PPP Référés, 21 mars 2025 — 24/02342
Texte intégral
Du 21 mars 2025
5AA
SCI/FH
PPP Référés
N° RG 24/02342 - N° Portalis DBX6-W-B7I-Z4RJ
[F] [R], [W] [D]
C/
[C] [S]
- Expéditions délivrées à Me Lorraine VIDEAU Maître [X] [M]
- FE délivrée à
Le
TRIBUNAL JUDICIAIRE DE BORDEAUX JUGE DES CONTENTIEUX DE LA PROTECTION Pôle protection et proximité [Adresse 3]
ORDONNANCE DE RÉFÉRÉ DU 21 mars 2025
EXPERTISE
PRÉSIDENT : M. Laurent QUESNEL, GREFFIER : Madame Frédérique HUBERT,
DEMANDEURS :
Monsieur [F] [R] né le 26 Avril 1992 à [Localité 15] [Adresse 5] [Adresse 8] [Localité 7]
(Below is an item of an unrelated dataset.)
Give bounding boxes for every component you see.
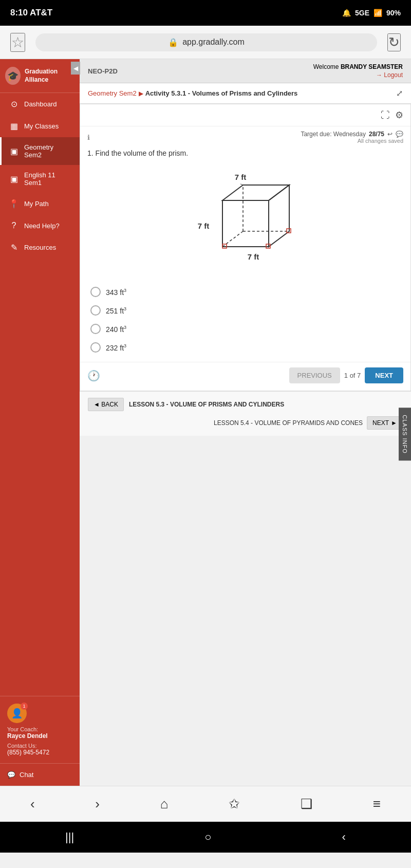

Madame [W] [D] née le 13 Novembre 1992 à [Localité 10] [Adresse 5] [Adresse 8] [Localité 7]
Tous deux représentés par Me Lorraine VIDEAU, Avocat au barreau de BORDEAUX
DEFENDEUR :
Monsieur [C] [S] [Adresse 13] [Localité 6]
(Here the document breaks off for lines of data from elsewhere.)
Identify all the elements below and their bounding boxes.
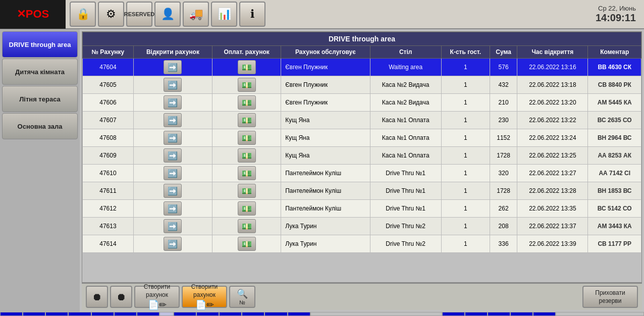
clock-area: Ср 22, Июнь 14:09:11	[596, 5, 644, 24]
cell-server: Євген Плужник	[281, 94, 370, 112]
pay-account-icon[interactable]: 💵	[238, 148, 256, 163]
cell-open-btn[interactable]: ➡️	[133, 235, 212, 253]
open-account-icon[interactable]: ➡️	[164, 219, 182, 233]
cell-pay-btn[interactable]: 💵	[212, 200, 281, 218]
cell-server: Лука Турин	[281, 235, 370, 253]
reports-button[interactable]: 📊	[211, 2, 237, 27]
table-row[interactable]: 47609 ➡️ 💵 Кущ Яна Каса №1 Оплата 1 1728…	[83, 147, 641, 165]
cell-guests: 1	[441, 147, 490, 165]
cell-sum: 1728	[490, 147, 517, 165]
pay-account-icon[interactable]: 💵	[238, 113, 256, 127]
btn-create-order1-line1: Створити	[144, 283, 171, 290]
cell-table: Каса №1 Оплата	[370, 147, 441, 165]
open-account-icon[interactable]: ➡️	[164, 95, 182, 110]
sidebar-item-kids[interactable]: Дитяча кімната	[2, 59, 78, 85]
info-button[interactable]: ℹ	[239, 2, 265, 27]
table-row[interactable]: 47606 ➡️ 💵 Євген Плужник Каса №2 Видача …	[83, 94, 641, 112]
table-row[interactable]: 47605 ➡️ 💵 Євген Плужник Каса №2 Видача …	[83, 76, 641, 94]
open-account-icon[interactable]: ➡️	[164, 237, 182, 251]
open-account-icon[interactable]: ➡️	[164, 148, 182, 163]
bottom-toolbar: ⏺ ⏺ Створити рахунок 📄✏ Створити рахунок…	[82, 283, 642, 310]
cell-open-btn[interactable]: ➡️	[133, 147, 212, 165]
pay-account-icon[interactable]: 💵	[238, 131, 256, 145]
table-row[interactable]: 47608 ➡️ 💵 Кущ Яна Каса №1 Оплата 1 1152…	[83, 129, 641, 147]
cell-comment: ВВ 4630 СК	[588, 59, 641, 76]
cell-comment: АА 7142 СІ	[588, 165, 641, 182]
pay-account-icon[interactable]: 💵	[238, 166, 256, 180]
open-account-icon[interactable]: ➡️	[164, 60, 182, 74]
cell-pay-btn[interactable]: 💵	[212, 182, 281, 200]
cell-pay-btn[interactable]: 💵	[212, 218, 281, 235]
cell-num: 47611	[83, 182, 134, 200]
table-row[interactable]: 47611 ➡️ 💵 Пантелеймон Куліш Drive Thru …	[83, 182, 641, 200]
pay-account-icon[interactable]: 💵	[238, 78, 256, 92]
table-row[interactable]: 47614 ➡️ 💵 Лука Турин Drive Thru №2 1 33…	[83, 235, 641, 253]
delivery-button[interactable]: 🚚	[183, 2, 209, 27]
btn-create-order2[interactable]: Створити рахунок 📄✏	[182, 286, 227, 308]
sidebar-item-summer[interactable]: Літня тераса	[2, 86, 78, 112]
cell-open-btn[interactable]: ➡️	[133, 112, 212, 129]
table-row[interactable]: 47607 ➡️ 💵 Кущ Яна Каса №1 Оплата 1 230 …	[83, 112, 641, 129]
cell-pay-btn[interactable]: 💵	[212, 76, 281, 94]
cell-time: 22.06.2022 13:37	[517, 218, 588, 235]
pay-account-icon[interactable]: 💵	[238, 219, 256, 233]
open-account-icon[interactable]: ➡️	[164, 201, 182, 216]
cell-pay-btn[interactable]: 💵	[212, 147, 281, 165]
cell-open-btn[interactable]: ➡️	[133, 182, 212, 200]
cell-comment: СВ 1177 РР	[588, 235, 641, 253]
user-button[interactable]: 👤	[154, 2, 181, 27]
cell-pay-btn[interactable]: 💵	[212, 112, 281, 129]
col-guests: К-сть гост.	[441, 46, 490, 59]
pay-account-icon[interactable]: 💵	[238, 95, 256, 110]
btn-search[interactable]: 🔍 №	[229, 286, 255, 308]
col-table: Стіл	[370, 46, 441, 59]
table-row[interactable]: 47613 ➡️ 💵 Лука Турин Drive Thru №2 1 20…	[83, 218, 641, 235]
cell-table: Каса №1 Оплата	[370, 112, 441, 129]
pay-account-icon[interactable]: 💵	[238, 60, 256, 74]
toolbar: 🔒 ⚙ RESERVED 👤 🚚 📊 ℹ	[66, 0, 596, 29]
pay-account-icon[interactable]: 💵	[238, 201, 256, 216]
sidebar-item-drive[interactable]: DRIVE through area	[2, 31, 78, 58]
open-account-icon[interactable]: ➡️	[164, 131, 182, 145]
cell-sum: 576	[490, 59, 517, 76]
open-account-icon[interactable]: ➡️	[164, 78, 182, 92]
cell-open-btn[interactable]: ➡️	[133, 165, 212, 182]
settings-button[interactable]: ⚙	[98, 2, 124, 27]
btn-hide-line2: резерви	[599, 297, 622, 304]
cell-open-btn[interactable]: ➡️	[133, 94, 212, 112]
table-row[interactable]: 47604 ➡️ 💵 Євген Плужник Waiting area 1 …	[83, 59, 641, 76]
btn-create-order1[interactable]: Створити рахунок 📄✏	[134, 286, 180, 308]
btn-hide-reserves[interactable]: Приховати резерви	[582, 286, 638, 308]
btn-record1[interactable]: ⏺	[86, 286, 108, 308]
cell-open-btn[interactable]: ➡️	[133, 59, 212, 76]
cell-guests: 1	[441, 59, 490, 76]
open-account-icon[interactable]: ➡️	[164, 113, 182, 127]
col-sum: Сума	[490, 46, 517, 59]
cell-pay-btn[interactable]: 💵	[212, 235, 281, 253]
cell-open-btn[interactable]: ➡️	[133, 129, 212, 147]
orders-table-container: DRIVE through area № Рахунку Відкрити ра…	[82, 31, 642, 283]
table-row[interactable]: 47612 ➡️ 💵 Пантелеймон Куліш Drive Thru …	[83, 200, 641, 218]
table-body: 47604 ➡️ 💵 Євген Плужник Waiting area 1 …	[83, 59, 641, 253]
open-account-icon[interactable]: ➡️	[164, 184, 182, 198]
cell-open-btn[interactable]: ➡️	[133, 218, 212, 235]
table-row[interactable]: 47610 ➡️ 💵 Пантелеймон Куліш Drive Thru …	[83, 165, 641, 182]
pay-account-icon[interactable]: 💵	[238, 237, 256, 251]
cell-open-btn[interactable]: ➡️	[133, 200, 212, 218]
btn-record2[interactable]: ⏺	[110, 286, 132, 308]
cell-open-btn[interactable]: ➡️	[133, 76, 212, 94]
cell-pay-btn[interactable]: 💵	[212, 59, 281, 76]
sidebar-item-main[interactable]: Основна зала	[2, 113, 78, 139]
cell-time: 22.06.2022 13:20	[517, 94, 588, 112]
cell-pay-btn[interactable]: 💵	[212, 94, 281, 112]
cell-guests: 1	[441, 200, 490, 218]
cell-pay-btn[interactable]: 💵	[212, 129, 281, 147]
pay-account-icon[interactable]: 💵	[238, 184, 256, 198]
cell-sum: 1152	[490, 129, 517, 147]
cell-time: 22.06.2022 13:22	[517, 112, 588, 129]
cell-server: Кущ Яна	[281, 147, 370, 165]
reserved-button[interactable]: RESERVED	[126, 2, 152, 27]
lock-button[interactable]: 🔒	[70, 2, 96, 27]
cell-pay-btn[interactable]: 💵	[212, 165, 281, 182]
open-account-icon[interactable]: ➡️	[164, 166, 182, 180]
Représenté par Maître Pierre-Olivier BALLADE, Avocat au barreau de BORDEAUX, membre de la SELARL [M]-LARROUY
DÉBATS : Audience publique en date du 24 Janvier 2025
PROCÉDURE :
Baux d’habitation - Demande en paiement des loyers et des charges et/ou tendant à faire prononcer ou constater la résiliation pour défaut de paiement ou défaut d’assurance et ordonner l’expulsion en date du 11 Décembre 2024
Articles 484 et suivants et 834 et suivants du Code de Procédure Civile
QUALIFICATION DE l’ORDONNANCE:
Contradictoire et en premier ressort
EXPOSÉ DU LITIGE
Par acte sous seing privé du 26 mai 2021, Monsieur [C] [S], par l’entremise du cabinet de gestion TEISSEIRE, a donné à bail à Madame [W] [D], un logement de 55 m2 situé au 1er étage du [Adresse 4] à [Localité 12].
Par avenant du 24 février 2023, Monsieur [F] [R] devenait cotitulaire dudit contrat de bail.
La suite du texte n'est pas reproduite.